This, in a context where for years now Bible believing Christians have been strongly scapegoated, are widely perceived as irrational and dangerous -- even, as "fascists" --among "progressives" and those they influence, and where there has been a wider intense polarisation of the American political culture coming in large part from the progressive- liberal side and championed on key points (homosexualisation of marriage is a classic case, and is a civilisational watershed issue, a point of no return . . . ) over the past several years by members of the Obama administration.
Flash-points like attempted homosexualisation of marriage that has been publicly championed by Mr Obama for the past year are only an indicator of a much broader, deeper trend.

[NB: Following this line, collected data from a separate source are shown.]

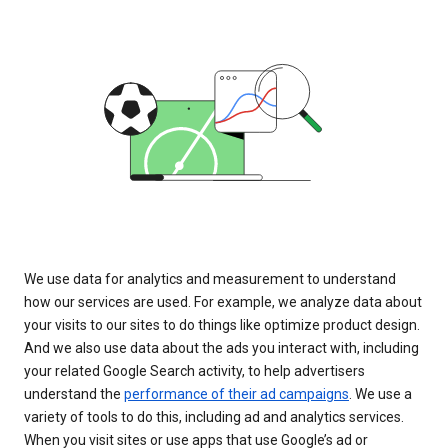
We use data for analytics and measurement to understand
how our services are used. For example, we analyze data about
your visits to our sites to do things like optimize product design.
And we also use data about the ads you interact with, including
your related Google Search activity, to help advertisers
understand the
performance of their ad campaigns
. We use a
variety of tools to do this, including ad and analytics services.
When you visit sites or use apps that use Google’s ad or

It is worth noting that the timing and intensity of the targetting of Tea Party and other similar groups seems to have had a distractive, highly intimidatory, resource suppressing [tax exempt status is a major issue for donations to civil society groups, most of which are going to be small, operating on shoestring budgets and efforts of willing volunteers] and debilitating effect during the recent election cycle.
From the just linked NewsMax article, we see what the IRS pressure looks like to a typical shoestring budget activist issues group:
Anger over President Barack Obama's policies drove businessman Tom Zawistowski to file paperwork with the Internal Revenue Service nearly three years ago to create the Ohio Liberty Coalition.

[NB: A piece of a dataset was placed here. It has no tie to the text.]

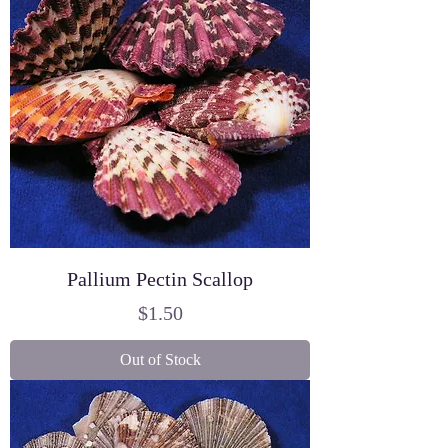
Pallium Pectin Scallop
Price
$1.50
Out of Stock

His nonprofit organization largely attracted conservatives who were new to politics but concerned about the growth of government, fiscal issues and perceived threats to Americans' constitutional protections. It eventually swelled to more than 20,000 members . . . . Over the next few years, the Ohio Liberty Coalition would raise thousands of dollars to bus activists to rallies, run phone banks, rent a tent at a local fair, and knock on roughly 40,000 doors across Ohio to challenge the president and his fellow Democrats in the 2012 elections.
All the while, the organization was locked in a battle with the nation's tax enforcement agency over whether it should be granted tax-exempt status.
"They expected me to turn over the names of our members to the IRS. You'd have to kill me to get me to do that," said Zawistowski, who was among the first tea party leaders to formally protest the agency's actions last year. "I wouldn't accept tyranny."
It often takes "social welfare organizations" a year to get tax-exempt status, which requires them to prove they're not primarily devoted to politics. But the IRS acknowledged last week that it inappropriately applied heightened scrutiny to conservative groups even though it's supposed to regulate the nation's tax laws without political interference. The revelation drew criticism from Republicans and Democrats, sparked a Justice Department investigation and prompted Obama to call the allegations "outrageous" if true . . . .
Zawistowski's experience is not uncommon among tea party and conservative groups.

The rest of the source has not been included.